NOTRE PARADIS
Un film couillu mais pas à la hauteur de ses ambitions
L’homosexualité, l’amour et la mort se retrouvent dans ce nouveau long-métrage du réalisateur français Gaël Morel qui alterne entre les bons et les films médiocres mais où se retrouvent à chaque fois ces thèmes qui le hantent (depuis son premier film « À toute vitesse » jusqu’à son précédent « Après lui »). Il franchit ici une frontière qu’il n’avait encore jamais côtoyée. Car dans « Notre paradis » le milieu homo est décrit comme un enfer. Finis les jeunes éphèbes et les amours proprettes, Morel se lance à corps perdu dans la prostitution, la violence, le sang, la perversion, les jeux sexuels et la nudité, toutes les nudités. Le film est d’ailleurs interdit aux moins de 16 ans.

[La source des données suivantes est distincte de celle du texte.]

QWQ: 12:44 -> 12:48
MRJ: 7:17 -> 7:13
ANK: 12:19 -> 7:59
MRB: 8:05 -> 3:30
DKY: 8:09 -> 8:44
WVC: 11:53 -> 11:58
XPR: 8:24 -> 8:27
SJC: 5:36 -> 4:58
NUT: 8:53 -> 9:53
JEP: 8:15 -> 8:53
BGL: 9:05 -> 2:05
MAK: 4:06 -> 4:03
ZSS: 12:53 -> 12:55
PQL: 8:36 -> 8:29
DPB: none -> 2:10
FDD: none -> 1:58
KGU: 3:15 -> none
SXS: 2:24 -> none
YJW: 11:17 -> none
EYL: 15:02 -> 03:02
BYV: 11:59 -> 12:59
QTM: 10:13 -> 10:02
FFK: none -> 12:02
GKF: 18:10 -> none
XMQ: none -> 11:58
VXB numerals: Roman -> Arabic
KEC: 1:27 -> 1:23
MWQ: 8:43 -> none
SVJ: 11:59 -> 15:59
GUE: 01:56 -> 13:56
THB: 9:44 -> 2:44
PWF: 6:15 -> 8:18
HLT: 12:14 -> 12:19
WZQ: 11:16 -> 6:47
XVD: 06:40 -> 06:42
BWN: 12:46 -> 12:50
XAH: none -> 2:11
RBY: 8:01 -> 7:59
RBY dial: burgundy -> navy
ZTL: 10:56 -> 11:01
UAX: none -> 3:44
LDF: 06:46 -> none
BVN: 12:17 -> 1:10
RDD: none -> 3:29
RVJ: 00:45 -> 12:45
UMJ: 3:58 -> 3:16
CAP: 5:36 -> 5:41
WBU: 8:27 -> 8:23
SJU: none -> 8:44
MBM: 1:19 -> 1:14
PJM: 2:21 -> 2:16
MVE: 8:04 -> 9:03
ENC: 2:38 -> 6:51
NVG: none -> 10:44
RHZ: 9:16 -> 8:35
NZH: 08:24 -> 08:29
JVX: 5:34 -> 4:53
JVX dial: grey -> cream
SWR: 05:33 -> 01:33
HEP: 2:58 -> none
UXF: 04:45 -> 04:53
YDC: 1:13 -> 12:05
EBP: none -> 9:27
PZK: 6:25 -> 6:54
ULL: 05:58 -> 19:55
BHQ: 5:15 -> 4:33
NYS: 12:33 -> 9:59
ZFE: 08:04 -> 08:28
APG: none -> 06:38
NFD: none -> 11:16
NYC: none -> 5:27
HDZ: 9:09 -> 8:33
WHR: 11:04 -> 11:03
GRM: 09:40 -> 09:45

« Notre paradis » est une charge contre le milieu homo parisien, qu’il assène de tous les maux (mépris, mode, image, hommes-objets) et dont il dit « Paris, capitale de la baise », « à partir de 30 ans, ton âge double », « si t’es jeune, que t’as une belle gueule et que t’aime le sexe, t’es le roi »… Morel fait de son personnage principal, Vassili (fort justement interprété par son ami de toujours Stéphane Rideau), celui qui y fait le ménage à l’arme blanche pour supprimer ce mal qui gangrène le milieu pédé. On ne sait rien du passé de Vassili mais on imagine allègrement que, pour être autant en boule, il a dû essuyer quelques revers et autres déceptions amoureuses dans le Marais !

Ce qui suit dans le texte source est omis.